09/24/2006 11:00PM

Artificial surface companies make their pitch


ARCADIA, Calif. - The forecast was for temperatures in the high 80's at Santa Anita on Monday, and it often gets hotter here, especially in the summer, when temperatures can crack 100 degrees. In the winter, however, there is rain to deal with, and many times temperatures dip below freezing overnight.

According to Ron Charles, Santa Anita's president and chief executive officer, those are among the many factors to be considered in selecting an appropriate synthetic surface to replace the Santa Anita main track. The California Horse Racing Board has mandated the state's five major Thoroughbred tracks must install a synthetic surface by the end of 2007.

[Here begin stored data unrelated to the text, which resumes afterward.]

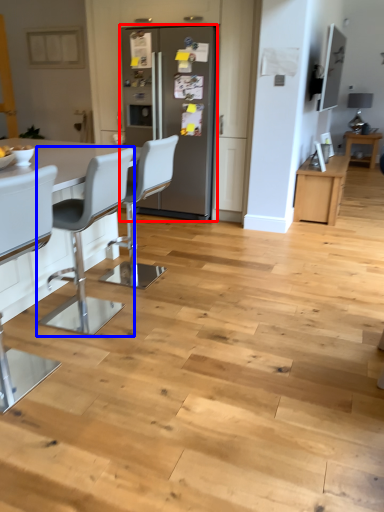 Question: Which of the following is the closest to the observer, fridge (highlighted by a red box) or chair (highlighted by a blue box)?

Choices:
 (A) fridge
 (B) chair

Answer: (B) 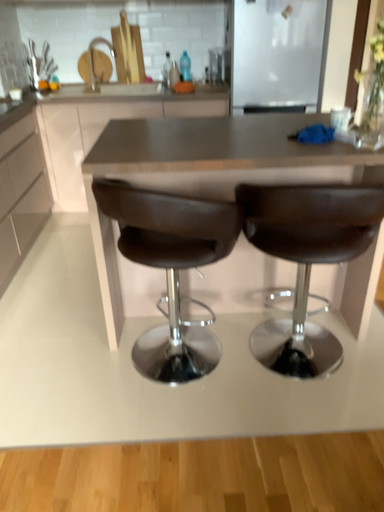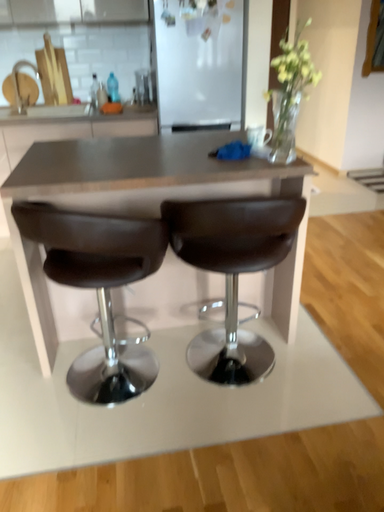 Question: How did the camera likely rotate when shooting the video?

Choices:
 (A) rotated right
 (B) rotated left

Answer: (A) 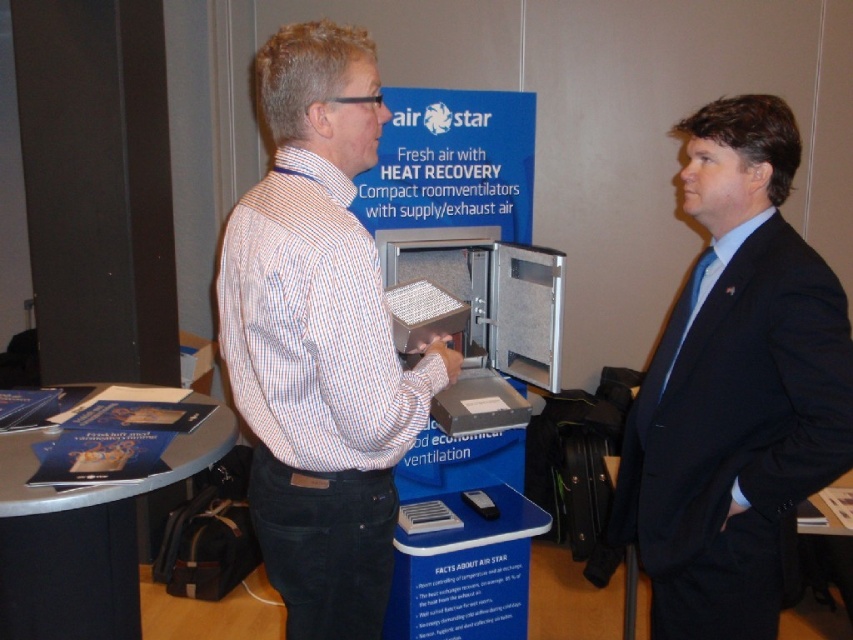 Does point (335, 376) lie behind point (695, 360)?

No, it is not.

Who is shorter, white striped shirt at center or dark blue suit at right?

dark blue suit at right

Find the location of a particular element. The width and height of the screenshot is (853, 640). white striped shirt at center is located at coordinates (318, 339).

In the scene shown: Who is shorter, white striped shirt at center or blue paper at lower left?

Standing shorter between the two is blue paper at lower left.

Does white striped shirt at center have a greater height compared to blue paper at lower left?

Correct, white striped shirt at center is much taller as blue paper at lower left.

Does point (300, 508) come closer to viewer compared to point (62, 561)?

Yes.

Identify the location of white striped shirt at center. (318, 339).

Which is more to the left, dark blue suit at right or blue paper at lower left?

From the viewer's perspective, blue paper at lower left appears more on the left side.

Consider the image. Is dark blue suit at right shorter than blue paper at lower left?

No.

Find the location of a particular element. The height and width of the screenshot is (640, 853). dark blue suit at right is located at coordinates (735, 388).

The width and height of the screenshot is (853, 640). What are the coordinates of `dark blue suit at right` in the screenshot? It's located at (735, 388). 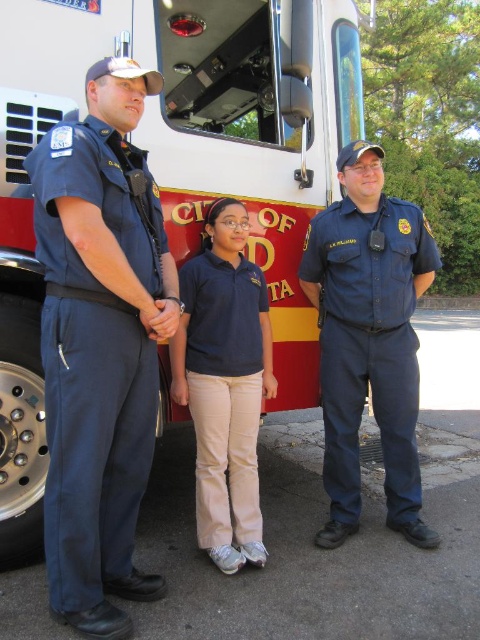 Question: Among these points, which one is nearest to the camera?

Choices:
 (A) (141, 499)
 (B) (201, 330)
 (C) (310, 102)

Answer: (A)

Question: Observing the image, what is the correct spatial positioning of red and white fire truck at center in reference to navy blue cotton shirt at center?

Choices:
 (A) left
 (B) right

Answer: (A)

Question: Which of the following is the farthest from the observer?

Choices:
 (A) (204, 476)
 (B) (324, 404)
 (C) (199, 54)
 (D) (113, 189)

Answer: (C)

Question: Which point is closer to the camera taking this photo?

Choices:
 (A) (339, 144)
 (B) (184, 278)

Answer: (B)

Question: Is navy blue uniform at left above navy blue cotton shirt at center?

Choices:
 (A) yes
 (B) no

Answer: (A)

Question: Is red and white fire truck at center wider than blue cotton shirt at center?

Choices:
 (A) no
 (B) yes

Answer: (B) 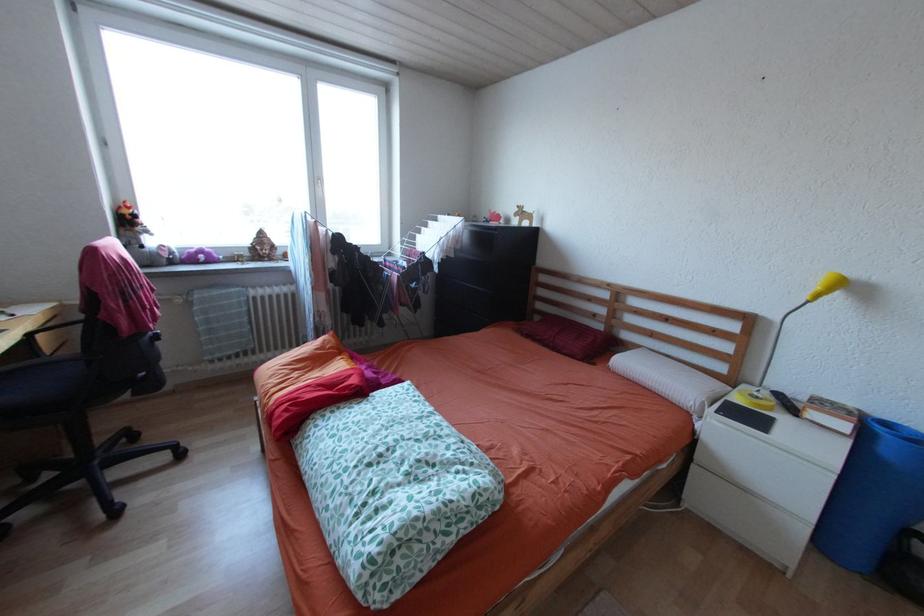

"Santa Anita is so unique," Charles said as Santa Anita prepared to play host to the Oak Tree meeting, which begins on Wednesday. "We're trying to find out which synthetic surface can withstand that heat. We're at the point where we need to do it, and we should do it, but we don't want to make a mistake where we end up with melting wax in that heat."

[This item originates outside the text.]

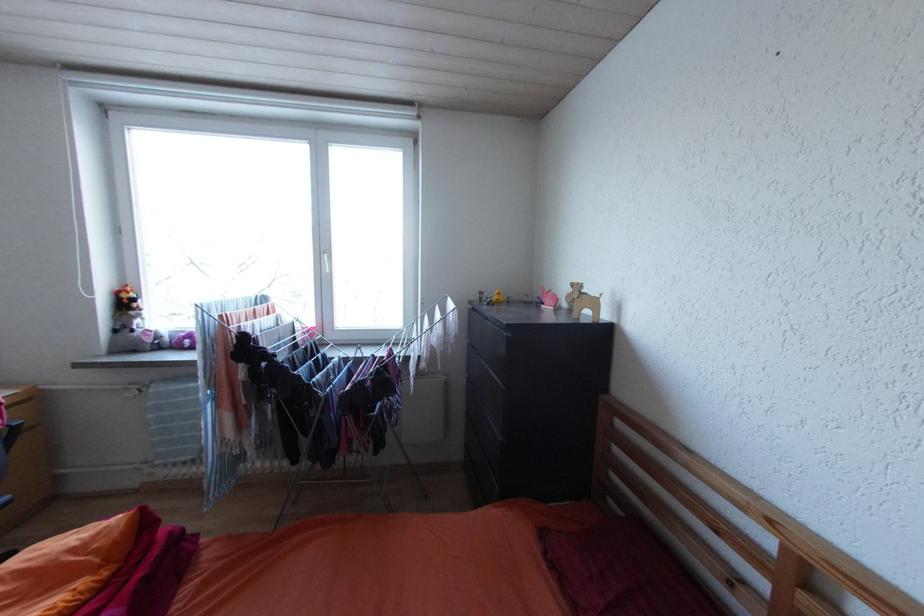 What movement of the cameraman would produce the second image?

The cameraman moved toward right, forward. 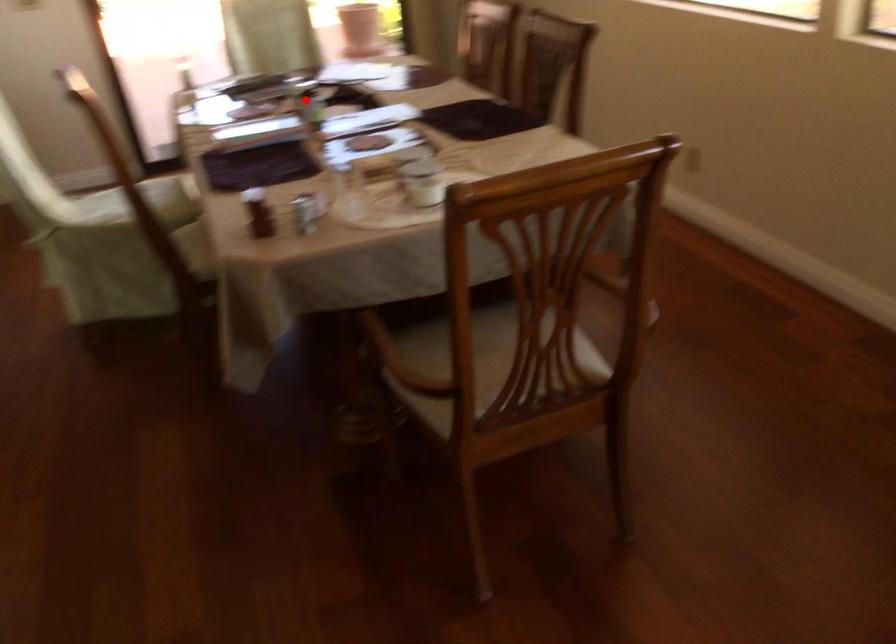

According to Charles, four companies - Cushion Track, Polytrack, Tapeta, and Pro-Ride - have made presentations to Santa Anita and its parent company, Magna Entertainment, in recent months, both in California and Toronto. Cushion Track was installed this summer at Hollywood Park. Polytrack is being used at Keeneland, Turfway Park, and Woodbine, and is considered the front-runner to be installed at Del Mar, which hopes to have a synthetic surface before next summer's meet. Tapeta is putting in its synthetic surface at the Fair Hill training center in Maryland, and is among the leading contenders to provide the surface for Golden Gate Fields. Pro-Ride, an Australian outfit, has yet to find a customer in North America, but was making a presentation to Santa Anita officials on Monday afternoon.

"We've got a plot from each provider at Santa Anita," Charles said. "We'll see how well they withstand the heat. We need to look at every one. What might be right for Magna at Golden Gate might not be what we do at Santa Anita."

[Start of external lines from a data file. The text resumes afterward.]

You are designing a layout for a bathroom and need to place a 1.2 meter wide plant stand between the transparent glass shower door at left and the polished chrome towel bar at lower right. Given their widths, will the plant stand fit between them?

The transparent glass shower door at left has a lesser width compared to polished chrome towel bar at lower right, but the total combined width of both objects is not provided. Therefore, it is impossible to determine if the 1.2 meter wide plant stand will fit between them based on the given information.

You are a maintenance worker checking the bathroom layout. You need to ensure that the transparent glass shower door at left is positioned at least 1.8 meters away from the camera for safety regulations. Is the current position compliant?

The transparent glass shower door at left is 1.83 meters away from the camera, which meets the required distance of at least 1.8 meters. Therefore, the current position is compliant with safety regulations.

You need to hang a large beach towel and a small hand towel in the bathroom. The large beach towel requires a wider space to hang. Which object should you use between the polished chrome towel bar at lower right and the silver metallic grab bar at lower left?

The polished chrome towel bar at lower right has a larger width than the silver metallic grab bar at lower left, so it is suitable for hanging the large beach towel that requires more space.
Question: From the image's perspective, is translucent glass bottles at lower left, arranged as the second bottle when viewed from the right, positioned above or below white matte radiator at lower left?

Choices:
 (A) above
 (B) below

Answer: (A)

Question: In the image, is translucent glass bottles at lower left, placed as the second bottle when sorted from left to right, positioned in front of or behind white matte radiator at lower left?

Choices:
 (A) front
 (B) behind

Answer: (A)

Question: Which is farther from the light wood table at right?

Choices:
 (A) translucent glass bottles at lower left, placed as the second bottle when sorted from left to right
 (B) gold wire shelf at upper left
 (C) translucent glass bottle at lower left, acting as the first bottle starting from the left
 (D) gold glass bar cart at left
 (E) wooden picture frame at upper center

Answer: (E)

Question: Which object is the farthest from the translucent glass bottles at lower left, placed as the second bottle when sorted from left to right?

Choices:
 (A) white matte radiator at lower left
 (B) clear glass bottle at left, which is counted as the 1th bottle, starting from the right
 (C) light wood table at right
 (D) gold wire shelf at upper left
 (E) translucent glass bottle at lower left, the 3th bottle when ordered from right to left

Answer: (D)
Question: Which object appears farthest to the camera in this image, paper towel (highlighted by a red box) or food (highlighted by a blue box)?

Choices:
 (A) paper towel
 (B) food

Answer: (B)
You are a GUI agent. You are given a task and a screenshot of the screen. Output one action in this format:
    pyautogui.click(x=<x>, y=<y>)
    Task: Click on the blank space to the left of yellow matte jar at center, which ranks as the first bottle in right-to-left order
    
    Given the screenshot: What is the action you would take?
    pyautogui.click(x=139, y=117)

Based on the way the calendar falls, and the amount of time needed to properly install a new surface, Santa Anita would seem to have a deadline of next summer to make the switch. The five-week Oak Tree meeting and the main winter meeting at Santa Anita - which begins on Dec. 26 and runs until late April - could be the last two meets on the current, conventional surface.

Santa Anita and Hollywood Park alternate providing the off-site stabling each summer when Del Mar is running. This past summer, Hollywood Park was idle, and the track went ahead and installed Cushion Track. Next summer, it is Santa Anita's turn to be closed for training while Del Mar is racing.

"That would seem to be the perfect timing," Charles said.

The new synthetic era in Southern California has met with rave reviews.

"I'm pretty impressed," trainer Richard Mandella said of Hollywood Park's surface. "The horses look like they love it."